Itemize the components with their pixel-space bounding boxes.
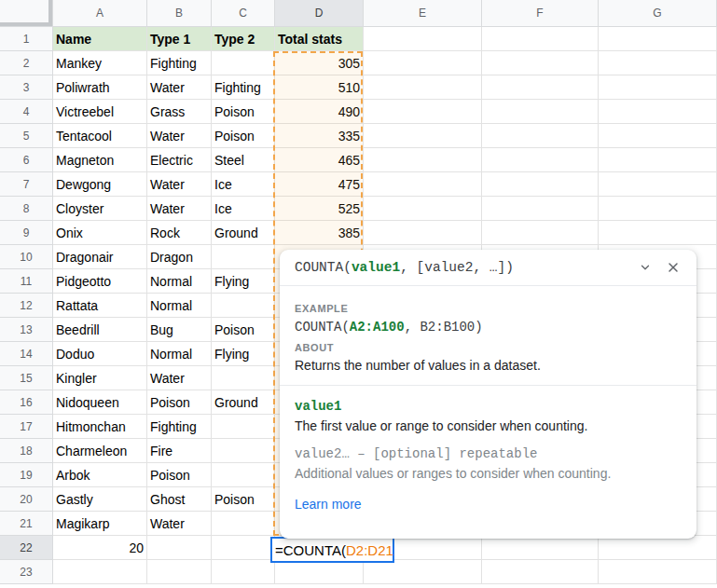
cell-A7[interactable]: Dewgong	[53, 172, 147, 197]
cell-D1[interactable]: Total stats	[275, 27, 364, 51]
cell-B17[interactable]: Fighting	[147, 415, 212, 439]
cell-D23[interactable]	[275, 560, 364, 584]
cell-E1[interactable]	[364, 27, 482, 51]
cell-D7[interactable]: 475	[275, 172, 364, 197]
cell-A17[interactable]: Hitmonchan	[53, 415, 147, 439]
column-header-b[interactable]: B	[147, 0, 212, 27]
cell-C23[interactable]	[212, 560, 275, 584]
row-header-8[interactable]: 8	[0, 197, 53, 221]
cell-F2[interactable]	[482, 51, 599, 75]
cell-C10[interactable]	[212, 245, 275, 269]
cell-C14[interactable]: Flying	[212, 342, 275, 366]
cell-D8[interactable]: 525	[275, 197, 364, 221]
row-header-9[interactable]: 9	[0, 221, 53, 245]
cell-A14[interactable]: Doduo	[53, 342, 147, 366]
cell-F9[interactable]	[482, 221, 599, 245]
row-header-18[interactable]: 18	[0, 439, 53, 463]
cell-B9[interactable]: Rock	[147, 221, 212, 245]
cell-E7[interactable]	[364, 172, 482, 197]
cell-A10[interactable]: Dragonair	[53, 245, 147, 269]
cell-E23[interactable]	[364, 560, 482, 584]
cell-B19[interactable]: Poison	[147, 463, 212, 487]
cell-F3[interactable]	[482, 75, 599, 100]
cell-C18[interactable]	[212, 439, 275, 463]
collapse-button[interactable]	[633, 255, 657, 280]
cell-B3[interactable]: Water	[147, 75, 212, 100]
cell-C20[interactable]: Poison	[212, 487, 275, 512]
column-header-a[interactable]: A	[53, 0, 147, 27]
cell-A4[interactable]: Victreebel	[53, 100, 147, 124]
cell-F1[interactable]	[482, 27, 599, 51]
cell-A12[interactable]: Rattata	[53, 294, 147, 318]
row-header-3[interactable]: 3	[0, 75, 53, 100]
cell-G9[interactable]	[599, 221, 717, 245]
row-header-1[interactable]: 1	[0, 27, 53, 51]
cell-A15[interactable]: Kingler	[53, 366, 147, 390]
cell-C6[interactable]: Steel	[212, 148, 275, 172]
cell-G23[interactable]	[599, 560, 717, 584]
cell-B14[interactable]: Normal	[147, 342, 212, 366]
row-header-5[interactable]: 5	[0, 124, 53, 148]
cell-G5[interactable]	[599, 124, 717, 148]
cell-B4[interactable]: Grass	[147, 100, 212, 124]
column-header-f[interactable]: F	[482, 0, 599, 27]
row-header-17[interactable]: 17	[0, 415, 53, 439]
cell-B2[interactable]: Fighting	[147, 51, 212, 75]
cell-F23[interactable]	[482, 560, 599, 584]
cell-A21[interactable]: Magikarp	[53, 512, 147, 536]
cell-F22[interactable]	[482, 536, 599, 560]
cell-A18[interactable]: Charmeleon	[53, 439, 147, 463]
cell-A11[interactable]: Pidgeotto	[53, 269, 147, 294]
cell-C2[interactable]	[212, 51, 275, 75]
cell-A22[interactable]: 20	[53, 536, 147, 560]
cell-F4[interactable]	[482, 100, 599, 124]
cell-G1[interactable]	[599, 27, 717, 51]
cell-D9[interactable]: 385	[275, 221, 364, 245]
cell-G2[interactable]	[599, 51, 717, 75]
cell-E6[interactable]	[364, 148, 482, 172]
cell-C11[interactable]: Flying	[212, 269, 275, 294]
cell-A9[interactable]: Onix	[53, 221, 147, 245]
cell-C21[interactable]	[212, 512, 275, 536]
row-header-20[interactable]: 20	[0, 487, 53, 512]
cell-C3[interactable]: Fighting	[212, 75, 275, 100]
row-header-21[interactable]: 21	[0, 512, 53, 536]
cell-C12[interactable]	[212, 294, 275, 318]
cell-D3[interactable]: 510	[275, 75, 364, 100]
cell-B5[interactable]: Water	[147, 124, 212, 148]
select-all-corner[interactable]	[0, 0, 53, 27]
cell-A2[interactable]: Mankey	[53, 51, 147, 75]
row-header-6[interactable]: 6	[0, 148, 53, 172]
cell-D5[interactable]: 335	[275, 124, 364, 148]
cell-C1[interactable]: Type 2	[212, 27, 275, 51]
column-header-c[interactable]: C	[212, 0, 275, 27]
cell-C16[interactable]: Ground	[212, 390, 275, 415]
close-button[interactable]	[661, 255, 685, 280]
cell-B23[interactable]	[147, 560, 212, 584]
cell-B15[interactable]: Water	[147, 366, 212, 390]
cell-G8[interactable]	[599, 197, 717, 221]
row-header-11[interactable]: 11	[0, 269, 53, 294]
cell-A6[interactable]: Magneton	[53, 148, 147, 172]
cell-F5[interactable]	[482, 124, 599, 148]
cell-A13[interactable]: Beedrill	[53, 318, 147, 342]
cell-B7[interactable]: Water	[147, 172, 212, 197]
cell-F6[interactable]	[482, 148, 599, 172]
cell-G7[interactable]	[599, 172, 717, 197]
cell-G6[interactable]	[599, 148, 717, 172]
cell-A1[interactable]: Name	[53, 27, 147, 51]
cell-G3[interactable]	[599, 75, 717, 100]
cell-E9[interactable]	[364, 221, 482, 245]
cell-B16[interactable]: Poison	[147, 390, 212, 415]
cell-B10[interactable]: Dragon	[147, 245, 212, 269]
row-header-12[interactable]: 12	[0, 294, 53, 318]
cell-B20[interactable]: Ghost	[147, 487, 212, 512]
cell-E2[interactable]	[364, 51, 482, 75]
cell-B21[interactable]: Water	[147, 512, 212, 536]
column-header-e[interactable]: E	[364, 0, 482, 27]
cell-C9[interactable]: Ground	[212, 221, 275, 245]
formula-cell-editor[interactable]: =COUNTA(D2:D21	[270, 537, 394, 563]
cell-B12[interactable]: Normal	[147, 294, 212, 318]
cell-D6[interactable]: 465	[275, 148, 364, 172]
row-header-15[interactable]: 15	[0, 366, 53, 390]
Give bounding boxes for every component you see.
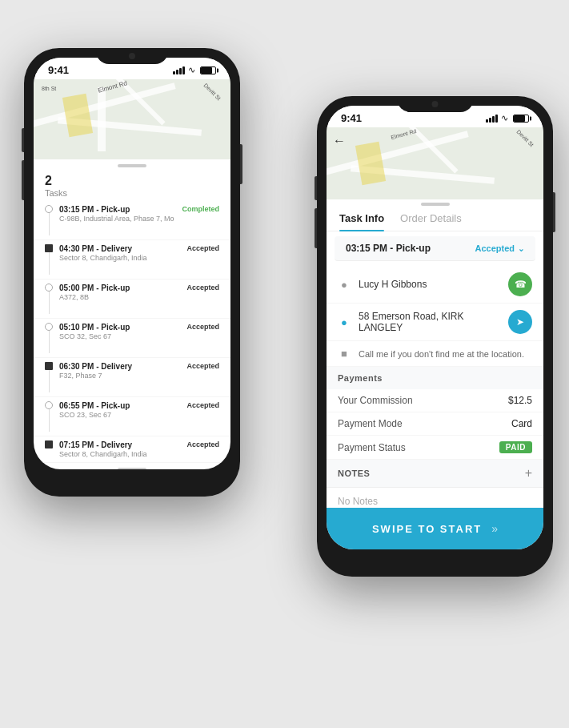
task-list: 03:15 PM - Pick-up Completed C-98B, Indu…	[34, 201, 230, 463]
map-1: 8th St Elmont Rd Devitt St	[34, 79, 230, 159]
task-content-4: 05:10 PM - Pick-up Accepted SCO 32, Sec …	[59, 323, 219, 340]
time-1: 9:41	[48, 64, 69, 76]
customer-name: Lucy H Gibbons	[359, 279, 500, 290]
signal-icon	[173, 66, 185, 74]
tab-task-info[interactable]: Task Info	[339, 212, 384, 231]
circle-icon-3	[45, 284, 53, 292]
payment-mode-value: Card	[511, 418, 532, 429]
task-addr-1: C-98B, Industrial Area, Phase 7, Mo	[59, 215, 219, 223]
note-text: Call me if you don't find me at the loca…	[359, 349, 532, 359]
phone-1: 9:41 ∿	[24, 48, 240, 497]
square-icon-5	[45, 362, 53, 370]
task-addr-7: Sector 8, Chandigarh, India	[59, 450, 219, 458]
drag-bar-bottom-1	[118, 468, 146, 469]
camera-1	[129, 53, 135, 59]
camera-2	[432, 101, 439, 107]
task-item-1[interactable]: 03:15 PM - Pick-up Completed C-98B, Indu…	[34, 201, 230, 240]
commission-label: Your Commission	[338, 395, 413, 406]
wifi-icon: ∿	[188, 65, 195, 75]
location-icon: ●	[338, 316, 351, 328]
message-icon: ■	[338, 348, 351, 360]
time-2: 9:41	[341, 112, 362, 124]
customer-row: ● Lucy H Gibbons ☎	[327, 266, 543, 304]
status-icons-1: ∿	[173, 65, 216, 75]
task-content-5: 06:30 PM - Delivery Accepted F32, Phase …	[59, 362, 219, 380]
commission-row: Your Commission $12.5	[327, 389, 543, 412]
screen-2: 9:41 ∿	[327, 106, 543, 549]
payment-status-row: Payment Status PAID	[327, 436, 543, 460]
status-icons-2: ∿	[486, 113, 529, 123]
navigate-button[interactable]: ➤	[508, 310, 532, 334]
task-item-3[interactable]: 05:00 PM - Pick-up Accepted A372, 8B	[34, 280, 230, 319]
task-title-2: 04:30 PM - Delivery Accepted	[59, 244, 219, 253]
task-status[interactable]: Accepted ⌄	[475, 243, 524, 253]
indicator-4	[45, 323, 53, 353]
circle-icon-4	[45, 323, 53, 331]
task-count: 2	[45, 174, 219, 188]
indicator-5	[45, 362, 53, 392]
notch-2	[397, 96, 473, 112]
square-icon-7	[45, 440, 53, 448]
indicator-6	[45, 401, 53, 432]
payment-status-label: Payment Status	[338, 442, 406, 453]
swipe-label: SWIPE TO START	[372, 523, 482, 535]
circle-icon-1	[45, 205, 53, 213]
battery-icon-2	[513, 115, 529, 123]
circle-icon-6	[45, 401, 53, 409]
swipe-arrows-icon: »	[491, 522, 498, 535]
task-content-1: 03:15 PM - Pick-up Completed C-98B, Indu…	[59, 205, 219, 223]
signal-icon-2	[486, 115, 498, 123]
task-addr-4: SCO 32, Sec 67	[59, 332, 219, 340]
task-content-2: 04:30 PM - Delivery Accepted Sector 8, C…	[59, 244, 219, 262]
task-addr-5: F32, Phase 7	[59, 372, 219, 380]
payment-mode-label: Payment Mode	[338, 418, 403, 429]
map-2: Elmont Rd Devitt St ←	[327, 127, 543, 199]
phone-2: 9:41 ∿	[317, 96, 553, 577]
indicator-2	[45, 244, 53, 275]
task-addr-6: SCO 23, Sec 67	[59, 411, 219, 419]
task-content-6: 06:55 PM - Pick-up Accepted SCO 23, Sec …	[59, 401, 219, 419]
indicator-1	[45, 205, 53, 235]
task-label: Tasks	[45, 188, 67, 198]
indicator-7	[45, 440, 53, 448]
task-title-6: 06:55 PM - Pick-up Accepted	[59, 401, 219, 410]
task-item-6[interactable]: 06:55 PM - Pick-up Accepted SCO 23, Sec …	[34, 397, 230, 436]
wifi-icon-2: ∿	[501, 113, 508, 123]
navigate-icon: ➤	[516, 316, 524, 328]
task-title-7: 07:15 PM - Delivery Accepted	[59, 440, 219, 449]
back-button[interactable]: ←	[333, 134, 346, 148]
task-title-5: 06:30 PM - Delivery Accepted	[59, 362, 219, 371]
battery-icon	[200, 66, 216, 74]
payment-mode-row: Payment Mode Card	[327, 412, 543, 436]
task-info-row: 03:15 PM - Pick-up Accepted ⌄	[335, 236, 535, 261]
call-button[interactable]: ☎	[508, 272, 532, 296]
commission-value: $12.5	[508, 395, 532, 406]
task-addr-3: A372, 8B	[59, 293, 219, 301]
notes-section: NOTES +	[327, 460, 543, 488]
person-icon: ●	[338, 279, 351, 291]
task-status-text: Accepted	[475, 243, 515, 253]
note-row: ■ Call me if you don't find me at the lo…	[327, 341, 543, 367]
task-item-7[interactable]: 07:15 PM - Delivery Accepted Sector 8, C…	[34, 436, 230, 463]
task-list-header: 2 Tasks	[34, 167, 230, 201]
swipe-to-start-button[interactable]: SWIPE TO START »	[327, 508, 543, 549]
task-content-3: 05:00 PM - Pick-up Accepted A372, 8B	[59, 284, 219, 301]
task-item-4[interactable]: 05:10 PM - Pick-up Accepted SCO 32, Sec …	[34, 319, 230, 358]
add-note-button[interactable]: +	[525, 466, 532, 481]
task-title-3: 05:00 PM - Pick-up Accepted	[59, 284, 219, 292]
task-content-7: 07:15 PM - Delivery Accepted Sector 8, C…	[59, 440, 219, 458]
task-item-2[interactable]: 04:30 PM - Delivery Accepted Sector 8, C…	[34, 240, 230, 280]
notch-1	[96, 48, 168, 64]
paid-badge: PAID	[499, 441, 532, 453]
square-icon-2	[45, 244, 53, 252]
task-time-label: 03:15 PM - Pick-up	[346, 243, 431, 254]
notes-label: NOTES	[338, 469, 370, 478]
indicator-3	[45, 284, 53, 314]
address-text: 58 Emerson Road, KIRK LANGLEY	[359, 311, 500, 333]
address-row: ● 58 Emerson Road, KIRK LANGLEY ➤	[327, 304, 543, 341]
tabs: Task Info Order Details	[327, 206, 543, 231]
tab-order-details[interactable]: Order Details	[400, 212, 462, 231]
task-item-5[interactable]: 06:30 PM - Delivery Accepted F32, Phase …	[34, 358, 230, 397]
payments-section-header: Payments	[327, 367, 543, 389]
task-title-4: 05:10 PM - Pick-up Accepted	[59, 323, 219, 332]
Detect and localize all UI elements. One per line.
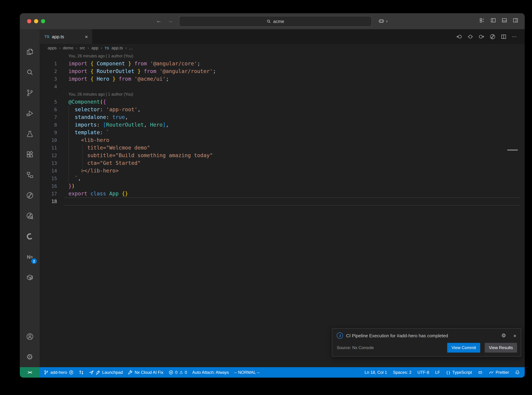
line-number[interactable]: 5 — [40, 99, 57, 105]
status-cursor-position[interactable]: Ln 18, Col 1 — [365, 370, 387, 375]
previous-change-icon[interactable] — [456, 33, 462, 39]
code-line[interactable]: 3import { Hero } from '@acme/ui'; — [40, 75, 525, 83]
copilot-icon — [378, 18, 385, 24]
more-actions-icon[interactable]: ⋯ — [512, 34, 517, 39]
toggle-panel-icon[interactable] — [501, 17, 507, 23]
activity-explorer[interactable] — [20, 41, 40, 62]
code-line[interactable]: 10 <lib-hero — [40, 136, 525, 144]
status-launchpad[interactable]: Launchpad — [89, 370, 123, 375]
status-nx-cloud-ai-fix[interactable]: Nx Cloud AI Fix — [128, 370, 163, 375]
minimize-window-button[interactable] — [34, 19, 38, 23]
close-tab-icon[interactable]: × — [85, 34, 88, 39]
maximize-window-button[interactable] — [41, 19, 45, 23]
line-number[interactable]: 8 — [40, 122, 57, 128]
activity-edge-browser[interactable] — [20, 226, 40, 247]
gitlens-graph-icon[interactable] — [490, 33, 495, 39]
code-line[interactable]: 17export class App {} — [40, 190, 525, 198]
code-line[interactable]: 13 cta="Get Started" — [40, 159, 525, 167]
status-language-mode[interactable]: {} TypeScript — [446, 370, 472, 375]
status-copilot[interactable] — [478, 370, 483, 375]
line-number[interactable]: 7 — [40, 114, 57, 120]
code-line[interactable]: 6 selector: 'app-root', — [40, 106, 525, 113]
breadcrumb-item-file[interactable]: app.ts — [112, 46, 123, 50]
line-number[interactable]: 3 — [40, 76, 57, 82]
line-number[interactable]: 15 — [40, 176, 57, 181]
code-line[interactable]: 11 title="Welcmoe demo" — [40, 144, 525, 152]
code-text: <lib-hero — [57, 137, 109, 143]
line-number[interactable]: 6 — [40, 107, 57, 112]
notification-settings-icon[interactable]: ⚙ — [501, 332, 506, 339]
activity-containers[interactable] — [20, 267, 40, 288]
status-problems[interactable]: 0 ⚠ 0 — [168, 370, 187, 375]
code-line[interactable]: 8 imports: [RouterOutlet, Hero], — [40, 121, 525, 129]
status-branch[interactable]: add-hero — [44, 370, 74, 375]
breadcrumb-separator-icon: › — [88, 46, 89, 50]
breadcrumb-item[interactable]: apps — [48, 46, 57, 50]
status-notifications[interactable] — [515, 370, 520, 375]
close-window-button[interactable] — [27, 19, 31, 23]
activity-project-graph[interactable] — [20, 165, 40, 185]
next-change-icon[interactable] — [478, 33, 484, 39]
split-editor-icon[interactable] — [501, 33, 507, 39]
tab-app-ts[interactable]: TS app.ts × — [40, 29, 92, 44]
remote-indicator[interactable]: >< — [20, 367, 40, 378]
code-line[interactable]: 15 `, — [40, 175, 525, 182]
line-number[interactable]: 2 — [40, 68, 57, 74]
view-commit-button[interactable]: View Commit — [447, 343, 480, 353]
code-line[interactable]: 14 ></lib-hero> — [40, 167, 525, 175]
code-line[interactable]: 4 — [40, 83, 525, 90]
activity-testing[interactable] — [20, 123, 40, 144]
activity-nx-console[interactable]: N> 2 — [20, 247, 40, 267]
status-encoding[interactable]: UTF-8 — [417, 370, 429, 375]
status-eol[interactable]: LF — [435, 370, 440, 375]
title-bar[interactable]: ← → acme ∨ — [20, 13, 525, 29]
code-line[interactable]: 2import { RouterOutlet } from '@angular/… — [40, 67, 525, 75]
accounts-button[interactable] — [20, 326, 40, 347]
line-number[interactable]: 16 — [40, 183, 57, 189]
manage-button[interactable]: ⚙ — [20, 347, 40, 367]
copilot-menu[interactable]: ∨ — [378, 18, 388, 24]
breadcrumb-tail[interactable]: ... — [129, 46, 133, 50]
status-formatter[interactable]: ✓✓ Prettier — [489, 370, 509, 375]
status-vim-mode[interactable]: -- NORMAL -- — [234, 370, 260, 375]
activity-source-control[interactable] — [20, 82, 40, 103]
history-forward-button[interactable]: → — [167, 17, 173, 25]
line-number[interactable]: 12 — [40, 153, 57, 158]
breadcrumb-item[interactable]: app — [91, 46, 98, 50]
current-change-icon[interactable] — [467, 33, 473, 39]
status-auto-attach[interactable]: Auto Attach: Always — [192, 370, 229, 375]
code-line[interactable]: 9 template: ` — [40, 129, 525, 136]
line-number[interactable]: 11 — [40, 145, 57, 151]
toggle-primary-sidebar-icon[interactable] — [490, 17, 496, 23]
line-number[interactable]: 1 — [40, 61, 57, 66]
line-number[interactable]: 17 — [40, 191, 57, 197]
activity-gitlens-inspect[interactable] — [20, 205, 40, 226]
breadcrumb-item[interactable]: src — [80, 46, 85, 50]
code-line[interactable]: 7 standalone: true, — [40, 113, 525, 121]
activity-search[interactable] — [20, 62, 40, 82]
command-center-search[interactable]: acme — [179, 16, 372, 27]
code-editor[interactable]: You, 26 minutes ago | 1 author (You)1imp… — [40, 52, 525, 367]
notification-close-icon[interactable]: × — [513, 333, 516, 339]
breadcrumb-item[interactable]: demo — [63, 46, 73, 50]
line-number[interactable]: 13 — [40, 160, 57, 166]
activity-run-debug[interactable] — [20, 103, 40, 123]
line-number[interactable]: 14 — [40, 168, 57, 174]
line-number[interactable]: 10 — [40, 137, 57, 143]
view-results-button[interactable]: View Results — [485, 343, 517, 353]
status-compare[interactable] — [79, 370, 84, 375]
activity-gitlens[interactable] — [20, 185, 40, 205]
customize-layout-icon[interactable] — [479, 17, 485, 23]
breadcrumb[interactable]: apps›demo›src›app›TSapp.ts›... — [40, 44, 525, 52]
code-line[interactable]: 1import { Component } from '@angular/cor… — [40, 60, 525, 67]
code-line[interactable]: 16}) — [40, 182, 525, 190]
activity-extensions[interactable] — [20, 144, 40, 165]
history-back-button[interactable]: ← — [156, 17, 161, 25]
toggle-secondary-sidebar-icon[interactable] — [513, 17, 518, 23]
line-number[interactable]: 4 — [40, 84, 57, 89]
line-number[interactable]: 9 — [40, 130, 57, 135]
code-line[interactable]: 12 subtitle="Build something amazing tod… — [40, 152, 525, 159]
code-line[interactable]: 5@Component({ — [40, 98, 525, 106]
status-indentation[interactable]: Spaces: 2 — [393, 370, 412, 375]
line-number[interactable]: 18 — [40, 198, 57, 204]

---

WORK ITEM —
Count how many lines in the listing above contain the word "square", and respond with only that number.

TASK RESULT —
3